[5.6] FCompilePipelineStateTask leak lead to GPipelinePrecompileTasksInFlight never decrementing

Hi,

We are using this guide: https://dev.epicgames.com/documentation/en\-us/unreal\-engine/manually\-creating\-bundled\-pso\-caches\-in\-unreal\-engine

After upgrading from 5.4 to 5.6, our shader warmup system and screen still worked (because it contained compute PSO only, from Niagara), but became stuck after we started feeding SPC again during the cook (which added graphics PSO).

Upon looking into it, it seems like PipelineStateCache.cpp‎’s InternalCreateGraphicsPipelineState creates a FCompilePipelineStateTask, which increments GPipelinePrecompileTasksInFlight, but the task is never cleaned up, which means the dtor is never called, and GPipelinePrecompileTasksInFlight is never decremented to match the ctor increment, which leads to FShaderPipelineCacheTask::ReadyForPrecompile always returning false after more than 10 of these tasks “leaks”.

I could have missed it, but I don’t think these tasks are cleaned in any way, the CachedState simply stays in GGraphicsPipelineCache and we’ll never clean the completion states that were initialized through FPipelineStateAsync::SetPrecompileTask.

An easy fix, but likely not the best, would be to add a clean step in InternalCreateGraphicsPipelineState’s lambda, and call ThreadPoolTask.Reset().

Thanks,

JB.

Steps to Reproduce

Hi Jean-Baptiste,

That’s concerning to hear. We have not run into an issue like this yet, but verifying if we have a bug here would be good. I know it might be tough to do, but would it be possible for you to create a small repro project or give me some repro steps? That way, it will be much more likely that we can find a fix for you.

Cheers,

Tim

We had the same problem while trying to upgrade to 5.6 and adding ThreadPoolTask.Reset() in the FPSOPrecacheAsyncTask lambdas like suggested fixed it for us. We have a loading screen (using DefaultGameMoviePlayer) at the very start that waits for FShaderPipelineCache::NumPrecompilesRemaining() and it never completed.
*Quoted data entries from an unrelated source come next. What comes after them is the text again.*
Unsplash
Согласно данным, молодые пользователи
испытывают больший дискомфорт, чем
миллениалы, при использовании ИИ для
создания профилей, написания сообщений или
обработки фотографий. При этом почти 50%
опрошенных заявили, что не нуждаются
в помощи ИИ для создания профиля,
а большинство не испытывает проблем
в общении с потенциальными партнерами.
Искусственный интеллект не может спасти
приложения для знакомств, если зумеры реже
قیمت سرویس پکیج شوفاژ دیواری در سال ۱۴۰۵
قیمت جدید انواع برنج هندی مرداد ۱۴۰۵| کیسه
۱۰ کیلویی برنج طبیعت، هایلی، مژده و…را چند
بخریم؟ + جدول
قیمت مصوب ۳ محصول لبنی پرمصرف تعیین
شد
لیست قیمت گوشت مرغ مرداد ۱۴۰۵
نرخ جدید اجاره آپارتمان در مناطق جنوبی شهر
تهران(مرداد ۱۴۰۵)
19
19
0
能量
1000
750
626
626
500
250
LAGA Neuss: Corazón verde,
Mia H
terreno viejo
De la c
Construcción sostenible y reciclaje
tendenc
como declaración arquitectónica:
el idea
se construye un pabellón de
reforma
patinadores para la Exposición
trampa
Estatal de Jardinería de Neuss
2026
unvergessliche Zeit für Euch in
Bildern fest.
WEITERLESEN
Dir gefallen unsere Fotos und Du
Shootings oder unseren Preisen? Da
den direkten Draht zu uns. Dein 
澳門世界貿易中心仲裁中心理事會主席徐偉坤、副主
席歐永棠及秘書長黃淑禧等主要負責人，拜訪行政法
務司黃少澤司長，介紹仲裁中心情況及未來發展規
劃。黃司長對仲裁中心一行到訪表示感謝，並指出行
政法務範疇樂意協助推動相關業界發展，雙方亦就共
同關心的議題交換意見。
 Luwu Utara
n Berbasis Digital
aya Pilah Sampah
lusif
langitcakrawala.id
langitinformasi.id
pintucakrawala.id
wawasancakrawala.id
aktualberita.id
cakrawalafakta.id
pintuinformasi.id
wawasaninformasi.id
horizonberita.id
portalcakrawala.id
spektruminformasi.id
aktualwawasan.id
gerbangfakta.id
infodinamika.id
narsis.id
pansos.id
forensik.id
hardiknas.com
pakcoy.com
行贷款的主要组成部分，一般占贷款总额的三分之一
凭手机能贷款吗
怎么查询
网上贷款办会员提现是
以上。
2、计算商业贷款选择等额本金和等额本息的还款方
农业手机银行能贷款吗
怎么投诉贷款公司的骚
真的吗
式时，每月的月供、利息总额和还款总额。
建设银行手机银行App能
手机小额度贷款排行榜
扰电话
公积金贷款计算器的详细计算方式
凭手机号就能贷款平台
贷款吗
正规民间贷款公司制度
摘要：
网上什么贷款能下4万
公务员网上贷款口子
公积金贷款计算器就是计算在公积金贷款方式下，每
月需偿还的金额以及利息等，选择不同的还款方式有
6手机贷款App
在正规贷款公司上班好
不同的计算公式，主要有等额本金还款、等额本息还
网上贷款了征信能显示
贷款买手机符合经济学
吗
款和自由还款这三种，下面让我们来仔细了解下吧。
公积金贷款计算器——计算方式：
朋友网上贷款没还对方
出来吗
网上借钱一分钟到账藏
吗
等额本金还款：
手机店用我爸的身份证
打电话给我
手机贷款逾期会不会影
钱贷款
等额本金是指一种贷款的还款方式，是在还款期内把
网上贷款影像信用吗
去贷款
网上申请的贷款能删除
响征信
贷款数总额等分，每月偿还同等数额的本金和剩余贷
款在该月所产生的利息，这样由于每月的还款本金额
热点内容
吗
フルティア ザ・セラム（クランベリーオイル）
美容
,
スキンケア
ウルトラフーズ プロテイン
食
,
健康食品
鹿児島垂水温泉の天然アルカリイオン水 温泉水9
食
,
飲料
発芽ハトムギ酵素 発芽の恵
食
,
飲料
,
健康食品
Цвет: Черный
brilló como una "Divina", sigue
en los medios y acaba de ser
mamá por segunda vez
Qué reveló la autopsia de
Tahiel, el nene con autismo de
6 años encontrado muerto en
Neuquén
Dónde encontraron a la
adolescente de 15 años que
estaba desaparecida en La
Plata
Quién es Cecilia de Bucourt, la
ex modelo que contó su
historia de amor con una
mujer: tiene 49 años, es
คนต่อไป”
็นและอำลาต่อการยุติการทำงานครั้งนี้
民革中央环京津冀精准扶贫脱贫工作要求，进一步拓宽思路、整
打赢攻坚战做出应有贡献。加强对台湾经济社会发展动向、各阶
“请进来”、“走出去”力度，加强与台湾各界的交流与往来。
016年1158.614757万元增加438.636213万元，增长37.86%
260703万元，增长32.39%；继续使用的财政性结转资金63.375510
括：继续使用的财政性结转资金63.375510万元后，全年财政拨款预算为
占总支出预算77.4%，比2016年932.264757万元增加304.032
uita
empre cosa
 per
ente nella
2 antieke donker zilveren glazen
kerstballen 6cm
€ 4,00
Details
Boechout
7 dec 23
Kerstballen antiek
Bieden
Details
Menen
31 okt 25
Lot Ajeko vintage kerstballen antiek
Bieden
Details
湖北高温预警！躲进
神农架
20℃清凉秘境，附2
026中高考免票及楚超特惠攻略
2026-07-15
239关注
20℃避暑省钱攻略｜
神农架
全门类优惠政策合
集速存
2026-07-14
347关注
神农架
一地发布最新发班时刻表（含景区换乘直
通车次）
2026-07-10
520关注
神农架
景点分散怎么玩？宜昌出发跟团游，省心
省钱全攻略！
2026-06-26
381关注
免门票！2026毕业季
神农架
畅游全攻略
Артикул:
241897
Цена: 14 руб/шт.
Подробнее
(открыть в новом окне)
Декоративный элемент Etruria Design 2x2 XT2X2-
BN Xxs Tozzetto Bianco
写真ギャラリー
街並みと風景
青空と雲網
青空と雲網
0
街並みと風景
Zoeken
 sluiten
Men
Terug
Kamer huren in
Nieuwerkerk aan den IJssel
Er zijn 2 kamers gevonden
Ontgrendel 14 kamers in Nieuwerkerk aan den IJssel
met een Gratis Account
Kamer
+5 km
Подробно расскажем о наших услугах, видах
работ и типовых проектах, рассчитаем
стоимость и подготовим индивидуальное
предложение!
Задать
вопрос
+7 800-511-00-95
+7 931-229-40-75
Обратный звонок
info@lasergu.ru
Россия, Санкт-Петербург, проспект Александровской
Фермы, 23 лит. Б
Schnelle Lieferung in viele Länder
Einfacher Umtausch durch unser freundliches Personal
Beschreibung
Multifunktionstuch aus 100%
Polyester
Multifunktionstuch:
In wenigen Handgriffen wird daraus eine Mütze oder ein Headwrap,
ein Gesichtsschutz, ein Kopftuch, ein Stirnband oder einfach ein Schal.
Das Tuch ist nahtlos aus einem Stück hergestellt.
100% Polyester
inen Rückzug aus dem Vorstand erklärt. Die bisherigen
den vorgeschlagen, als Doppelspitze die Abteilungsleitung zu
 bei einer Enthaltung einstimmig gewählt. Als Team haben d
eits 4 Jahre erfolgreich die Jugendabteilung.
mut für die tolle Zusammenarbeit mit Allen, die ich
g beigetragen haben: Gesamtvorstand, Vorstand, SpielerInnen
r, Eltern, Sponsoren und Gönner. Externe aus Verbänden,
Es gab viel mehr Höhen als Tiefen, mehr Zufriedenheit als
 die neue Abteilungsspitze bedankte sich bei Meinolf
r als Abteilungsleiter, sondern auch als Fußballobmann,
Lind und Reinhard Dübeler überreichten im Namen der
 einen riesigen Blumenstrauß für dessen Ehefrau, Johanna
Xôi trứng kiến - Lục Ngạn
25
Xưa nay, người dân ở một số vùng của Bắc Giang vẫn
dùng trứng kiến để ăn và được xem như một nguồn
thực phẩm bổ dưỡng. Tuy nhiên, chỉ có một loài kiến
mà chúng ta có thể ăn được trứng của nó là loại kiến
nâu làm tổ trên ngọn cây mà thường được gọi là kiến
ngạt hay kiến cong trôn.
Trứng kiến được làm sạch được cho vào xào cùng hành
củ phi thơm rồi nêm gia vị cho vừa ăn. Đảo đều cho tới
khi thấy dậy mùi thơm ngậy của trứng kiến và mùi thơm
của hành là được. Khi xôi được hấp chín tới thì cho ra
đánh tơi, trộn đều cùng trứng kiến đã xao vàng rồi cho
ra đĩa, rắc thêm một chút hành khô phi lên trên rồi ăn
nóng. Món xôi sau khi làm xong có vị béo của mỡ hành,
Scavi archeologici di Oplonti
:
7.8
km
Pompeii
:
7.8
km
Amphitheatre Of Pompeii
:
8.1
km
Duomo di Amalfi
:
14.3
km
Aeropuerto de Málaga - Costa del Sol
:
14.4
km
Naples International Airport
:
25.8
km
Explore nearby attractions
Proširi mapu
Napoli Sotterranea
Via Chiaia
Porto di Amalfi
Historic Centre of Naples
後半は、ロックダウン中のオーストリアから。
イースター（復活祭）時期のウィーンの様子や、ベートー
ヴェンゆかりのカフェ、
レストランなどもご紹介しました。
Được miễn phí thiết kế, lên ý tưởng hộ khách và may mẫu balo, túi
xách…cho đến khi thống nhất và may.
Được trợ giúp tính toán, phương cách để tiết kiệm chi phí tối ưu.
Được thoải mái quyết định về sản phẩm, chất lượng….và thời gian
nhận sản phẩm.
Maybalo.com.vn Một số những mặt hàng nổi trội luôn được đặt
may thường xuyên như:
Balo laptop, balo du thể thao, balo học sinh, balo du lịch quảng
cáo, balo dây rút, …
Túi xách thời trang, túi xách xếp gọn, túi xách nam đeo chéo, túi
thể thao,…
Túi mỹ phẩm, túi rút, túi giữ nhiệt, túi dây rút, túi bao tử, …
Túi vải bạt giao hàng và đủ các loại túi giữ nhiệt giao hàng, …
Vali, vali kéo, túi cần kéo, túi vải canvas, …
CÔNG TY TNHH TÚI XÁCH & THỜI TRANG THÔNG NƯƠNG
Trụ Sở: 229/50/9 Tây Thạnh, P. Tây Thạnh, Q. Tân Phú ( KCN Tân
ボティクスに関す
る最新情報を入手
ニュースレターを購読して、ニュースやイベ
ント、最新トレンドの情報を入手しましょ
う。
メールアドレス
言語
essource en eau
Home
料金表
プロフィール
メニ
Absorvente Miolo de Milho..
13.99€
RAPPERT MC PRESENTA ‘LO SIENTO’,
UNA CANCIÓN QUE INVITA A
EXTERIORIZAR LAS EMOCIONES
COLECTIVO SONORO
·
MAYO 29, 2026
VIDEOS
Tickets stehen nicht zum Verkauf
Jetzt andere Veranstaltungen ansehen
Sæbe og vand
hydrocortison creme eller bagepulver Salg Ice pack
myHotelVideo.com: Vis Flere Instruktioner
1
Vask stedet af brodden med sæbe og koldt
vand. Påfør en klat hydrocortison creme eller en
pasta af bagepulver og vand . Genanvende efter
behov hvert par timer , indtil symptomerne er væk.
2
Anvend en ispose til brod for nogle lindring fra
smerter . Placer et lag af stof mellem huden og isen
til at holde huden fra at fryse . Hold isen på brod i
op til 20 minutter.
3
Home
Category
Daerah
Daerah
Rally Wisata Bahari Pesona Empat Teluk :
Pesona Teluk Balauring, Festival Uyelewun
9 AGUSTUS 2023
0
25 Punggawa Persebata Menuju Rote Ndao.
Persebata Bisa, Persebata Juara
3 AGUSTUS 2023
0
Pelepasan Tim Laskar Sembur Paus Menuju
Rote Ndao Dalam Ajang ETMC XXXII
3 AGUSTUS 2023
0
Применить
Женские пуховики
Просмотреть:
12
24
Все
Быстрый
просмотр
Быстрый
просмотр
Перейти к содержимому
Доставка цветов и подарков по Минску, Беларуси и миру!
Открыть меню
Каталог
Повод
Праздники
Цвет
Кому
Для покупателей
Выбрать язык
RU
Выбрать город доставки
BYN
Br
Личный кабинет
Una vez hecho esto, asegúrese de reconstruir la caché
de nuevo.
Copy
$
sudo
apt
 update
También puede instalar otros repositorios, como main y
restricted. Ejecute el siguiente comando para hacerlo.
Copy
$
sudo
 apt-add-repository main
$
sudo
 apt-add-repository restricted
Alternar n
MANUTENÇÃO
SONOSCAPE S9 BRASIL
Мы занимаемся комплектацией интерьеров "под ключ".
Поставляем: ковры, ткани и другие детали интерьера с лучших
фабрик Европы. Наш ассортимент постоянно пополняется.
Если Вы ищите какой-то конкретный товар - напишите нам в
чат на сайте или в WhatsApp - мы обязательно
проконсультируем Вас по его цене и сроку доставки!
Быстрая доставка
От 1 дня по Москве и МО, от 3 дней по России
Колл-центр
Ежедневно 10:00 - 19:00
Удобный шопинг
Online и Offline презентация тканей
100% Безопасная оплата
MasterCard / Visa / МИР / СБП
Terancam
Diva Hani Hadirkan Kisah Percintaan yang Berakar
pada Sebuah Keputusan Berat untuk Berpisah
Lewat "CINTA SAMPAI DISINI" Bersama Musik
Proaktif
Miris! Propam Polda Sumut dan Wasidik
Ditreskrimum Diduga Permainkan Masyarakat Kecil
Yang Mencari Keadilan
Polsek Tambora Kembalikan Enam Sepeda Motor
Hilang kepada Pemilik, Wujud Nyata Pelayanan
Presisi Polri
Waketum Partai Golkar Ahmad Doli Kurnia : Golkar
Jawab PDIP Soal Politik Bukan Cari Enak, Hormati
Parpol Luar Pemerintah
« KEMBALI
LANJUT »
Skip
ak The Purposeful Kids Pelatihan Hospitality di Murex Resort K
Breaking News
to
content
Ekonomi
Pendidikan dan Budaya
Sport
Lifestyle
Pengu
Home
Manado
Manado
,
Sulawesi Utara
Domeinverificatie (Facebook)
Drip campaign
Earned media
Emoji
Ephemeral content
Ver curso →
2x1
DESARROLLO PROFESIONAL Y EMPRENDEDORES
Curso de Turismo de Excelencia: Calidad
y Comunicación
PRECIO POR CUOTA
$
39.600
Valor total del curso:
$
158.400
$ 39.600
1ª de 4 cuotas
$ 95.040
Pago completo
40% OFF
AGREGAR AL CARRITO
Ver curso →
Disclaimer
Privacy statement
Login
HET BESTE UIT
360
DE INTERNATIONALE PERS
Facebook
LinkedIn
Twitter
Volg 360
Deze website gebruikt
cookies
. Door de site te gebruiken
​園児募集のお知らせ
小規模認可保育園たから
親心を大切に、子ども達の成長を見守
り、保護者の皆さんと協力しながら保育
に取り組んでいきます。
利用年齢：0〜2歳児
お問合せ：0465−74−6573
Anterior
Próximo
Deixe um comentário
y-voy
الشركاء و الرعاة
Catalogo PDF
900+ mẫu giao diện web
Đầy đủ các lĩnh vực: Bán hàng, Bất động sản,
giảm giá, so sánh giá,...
Like Jean-Baptiste said, FCompilePipelineStateTask that are wrapped in FPSOPrecacheAsyncTask and launched in the PSO thread pool are never destroyed, so GPipelinePrecompileTasksInFlight is never decremented. FCompilePipelineStateTask that are launched with the task graph are fine because they are destroyed as soon as DoTask() is done. Adding ThreadPoolTask.Reset() at the end of the lambda makes it behave the same as launching with the task graph.

Okay, it sounds like this might be an issue we have not caught yet. We will investigate this in the coming days and look for a fix. Do you have an easy way to reproduce this leaking behavior? I imagine it is easier to trigger it on a larger project, but for debugging purposes, it would be much easier to isolate the issue to a small project.

Hi,

Sorry, I can’t really spare the time for the sample, I fixed it on our side with what I suggested in OP (the explicit Reset call).

As the issue is specifically in InternalCreateGraphicsPipelineState, you need to follow the guide on bundled PSO cache (link in OP), as otherwise you’ll only have compute shaders (from niagara) in the bundled PSO cache.

Probably easily doable with CitySample, log the pso records of a flyby session to get enough usages, generate the SPC from the log, feed the SPC for the next cook, and you’ll likely get a few thousands graphics PSO which should hopefully repro the issue.

It’s likely not hard to repro, we don’t do anything fancy other than following this guide, we do have a “shader warmup screen”, but it’s just calling `FShaderPipelineCache::SetBatchMode(FShaderPipelineCache::BatchMode::Fast);` and waiting that `FShaderPipelineCache::NumPrecompilesRemaining()` reaches 0.

But yeah without that screen, you might not see that GPipelinePrecompileTasksInFlight is stuck and prevents further batch of PSO to be processed, might need to use a debugger to check.

For reference, our bundled cache typically has approx 18k graphics PSO, and 4k compute PSO.

Sorry for not being more helpful here, I wanted to at least report the issue instead of just fixing on our side.

Sure, that makes sense. Thanks for the extra info. I will investigate this some more using CitySample and get back to you with any updates. However, investigating this crash will take some time due to the complexity of reproducing this on a content example such as CitySample.